As many as two-thirds of Oklahomans may be obese by 2030, according to a report released Tuesday.
The report, “F as in Fat: How Obesity Threatens America's Future 2012,” projects an increase from Oklahoma's current obesity rate of 31.1 percent to 66.4 percent in less than 20 years.
Oklahoma ranked second-worst among the states in the 2030 obesity-rate projections, with 66.7 percent of Mississippi residents estimated to be obese by that time.
The report also projects increases in Type 2 diabetes, coronary heart disease and stroke, hypertension, arthritis and obesity-related cancers.
But it suggests that obesity-related health care costs in Oklahoma could climb 10.8 percent by 2030.
Dr. Teri Bourdeau, clinical associate professor of behavior at the Oklahoma State University Center for Health Sciences, said the report is in line with other research in the area of obesity.
A change in culture is part of the reason more people are becoming overweight. Children and adults are spending more time in front of a screen than being active, she said.

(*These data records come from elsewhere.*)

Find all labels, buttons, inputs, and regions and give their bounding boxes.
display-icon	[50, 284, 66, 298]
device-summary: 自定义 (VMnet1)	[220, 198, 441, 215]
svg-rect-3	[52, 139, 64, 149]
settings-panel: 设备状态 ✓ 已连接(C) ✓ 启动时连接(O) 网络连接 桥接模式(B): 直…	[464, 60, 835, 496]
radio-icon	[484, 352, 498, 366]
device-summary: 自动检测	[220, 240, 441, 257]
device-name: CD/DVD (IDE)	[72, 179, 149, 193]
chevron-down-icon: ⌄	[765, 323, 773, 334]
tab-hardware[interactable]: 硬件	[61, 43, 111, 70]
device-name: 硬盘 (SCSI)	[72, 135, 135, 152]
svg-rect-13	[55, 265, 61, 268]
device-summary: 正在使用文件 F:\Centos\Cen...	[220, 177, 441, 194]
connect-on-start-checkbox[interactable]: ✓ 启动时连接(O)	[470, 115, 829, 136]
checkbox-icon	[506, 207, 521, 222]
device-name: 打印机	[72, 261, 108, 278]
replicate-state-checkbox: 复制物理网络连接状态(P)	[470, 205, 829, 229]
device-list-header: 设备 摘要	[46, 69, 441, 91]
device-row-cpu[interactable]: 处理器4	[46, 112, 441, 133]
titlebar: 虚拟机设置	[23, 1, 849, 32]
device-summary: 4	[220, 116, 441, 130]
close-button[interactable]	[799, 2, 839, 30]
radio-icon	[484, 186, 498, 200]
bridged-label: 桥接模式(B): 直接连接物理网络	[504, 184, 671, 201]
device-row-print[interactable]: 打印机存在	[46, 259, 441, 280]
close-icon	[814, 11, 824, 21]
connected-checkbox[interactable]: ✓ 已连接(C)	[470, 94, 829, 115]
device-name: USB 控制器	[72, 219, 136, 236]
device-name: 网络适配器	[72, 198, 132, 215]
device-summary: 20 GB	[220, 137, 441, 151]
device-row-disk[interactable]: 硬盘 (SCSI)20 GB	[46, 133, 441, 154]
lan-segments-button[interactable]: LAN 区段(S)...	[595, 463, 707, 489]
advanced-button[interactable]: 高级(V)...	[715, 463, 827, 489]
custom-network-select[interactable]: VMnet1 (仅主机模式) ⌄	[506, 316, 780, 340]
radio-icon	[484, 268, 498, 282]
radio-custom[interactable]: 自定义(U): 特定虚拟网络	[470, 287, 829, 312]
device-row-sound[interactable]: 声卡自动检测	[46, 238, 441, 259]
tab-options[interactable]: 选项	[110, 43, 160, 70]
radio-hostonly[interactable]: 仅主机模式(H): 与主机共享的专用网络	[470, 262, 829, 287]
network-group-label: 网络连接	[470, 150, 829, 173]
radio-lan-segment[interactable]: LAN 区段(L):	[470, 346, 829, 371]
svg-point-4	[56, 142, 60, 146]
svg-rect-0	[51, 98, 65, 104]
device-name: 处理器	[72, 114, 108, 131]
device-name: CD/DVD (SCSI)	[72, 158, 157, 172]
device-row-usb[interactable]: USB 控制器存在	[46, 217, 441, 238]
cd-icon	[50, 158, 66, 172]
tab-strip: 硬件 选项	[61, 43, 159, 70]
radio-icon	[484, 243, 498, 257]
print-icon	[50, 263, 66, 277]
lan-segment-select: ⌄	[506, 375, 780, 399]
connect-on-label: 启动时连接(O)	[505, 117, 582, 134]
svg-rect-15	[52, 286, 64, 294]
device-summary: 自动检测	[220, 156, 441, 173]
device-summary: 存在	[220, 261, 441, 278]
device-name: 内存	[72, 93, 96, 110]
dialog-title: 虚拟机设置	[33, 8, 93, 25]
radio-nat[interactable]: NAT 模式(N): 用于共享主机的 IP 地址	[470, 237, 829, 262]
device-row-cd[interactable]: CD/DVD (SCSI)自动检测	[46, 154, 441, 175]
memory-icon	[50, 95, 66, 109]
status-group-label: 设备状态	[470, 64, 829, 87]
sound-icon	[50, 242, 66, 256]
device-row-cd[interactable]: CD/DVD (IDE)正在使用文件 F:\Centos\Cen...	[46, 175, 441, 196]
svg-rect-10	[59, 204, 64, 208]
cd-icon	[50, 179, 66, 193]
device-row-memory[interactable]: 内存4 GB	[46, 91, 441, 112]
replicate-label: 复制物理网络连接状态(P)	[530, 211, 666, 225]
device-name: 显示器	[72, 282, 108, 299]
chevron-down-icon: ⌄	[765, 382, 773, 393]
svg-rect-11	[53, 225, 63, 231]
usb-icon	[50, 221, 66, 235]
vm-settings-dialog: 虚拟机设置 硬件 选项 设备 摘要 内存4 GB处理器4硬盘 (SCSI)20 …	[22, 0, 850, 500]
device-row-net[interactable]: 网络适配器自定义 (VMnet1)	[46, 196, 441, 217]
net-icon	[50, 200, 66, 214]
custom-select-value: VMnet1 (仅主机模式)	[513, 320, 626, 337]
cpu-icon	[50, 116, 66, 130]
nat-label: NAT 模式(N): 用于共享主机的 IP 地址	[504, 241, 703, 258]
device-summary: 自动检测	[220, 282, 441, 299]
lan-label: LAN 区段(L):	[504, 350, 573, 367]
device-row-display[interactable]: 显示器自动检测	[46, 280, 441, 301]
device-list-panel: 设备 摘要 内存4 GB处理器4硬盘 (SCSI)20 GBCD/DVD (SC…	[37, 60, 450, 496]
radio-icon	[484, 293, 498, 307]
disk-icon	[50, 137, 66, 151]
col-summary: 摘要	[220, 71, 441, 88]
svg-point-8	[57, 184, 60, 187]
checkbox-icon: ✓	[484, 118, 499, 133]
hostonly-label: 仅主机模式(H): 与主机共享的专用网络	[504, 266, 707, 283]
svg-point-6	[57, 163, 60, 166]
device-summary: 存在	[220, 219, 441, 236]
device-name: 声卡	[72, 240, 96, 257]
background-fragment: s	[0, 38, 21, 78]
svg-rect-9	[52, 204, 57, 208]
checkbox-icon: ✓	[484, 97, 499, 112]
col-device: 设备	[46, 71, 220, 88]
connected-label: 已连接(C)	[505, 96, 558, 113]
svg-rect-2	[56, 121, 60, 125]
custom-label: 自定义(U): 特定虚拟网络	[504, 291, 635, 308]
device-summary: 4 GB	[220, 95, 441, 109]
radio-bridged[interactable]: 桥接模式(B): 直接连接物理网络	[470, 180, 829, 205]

“We all sit a lot,” she said. “We don't walk on a farm. We don't walk our land.”
The report states that if Oklahomans lowered their body mass indexes — BMIs — by 5 percent, the state could save 7.2 percent in health care costs and save thousands of people from preventable diseases.
Bourdeau said that change is possible. Small changes at the community level can have a big effect.
“It's about the family,” she said. “It's about the culture.”
Oklahoma has an obvious problem, but some current programs could change the trajectory and put the state on a healthier path, said Keith Reed, director for the Center for the Advancement of Wellness at the state Health Department.
“I anticipate that this will not come to fruition,” he said of the report's projection.
“First we're going to have to slow the trend,” Reed said. “Then we're going to have to stop it. Then we're going to have to reverse it.”
One current program recognizes certain communities, businesses and schools as certified healthy places. Some communities have worked at a grassroots level to make healthy choices easier choices, Reed said.
The report by Trust for America's Health and the Robert Wood Johnson Foundation recommends updating nutrition standards for snacks and beverages in schools and including physical activity in schools, among other ideas.
“We know how to prevent this,” Trust for America's Health Executive Director Jeff Levi said in a conference call with reporters.
“We know how to reverse this course.”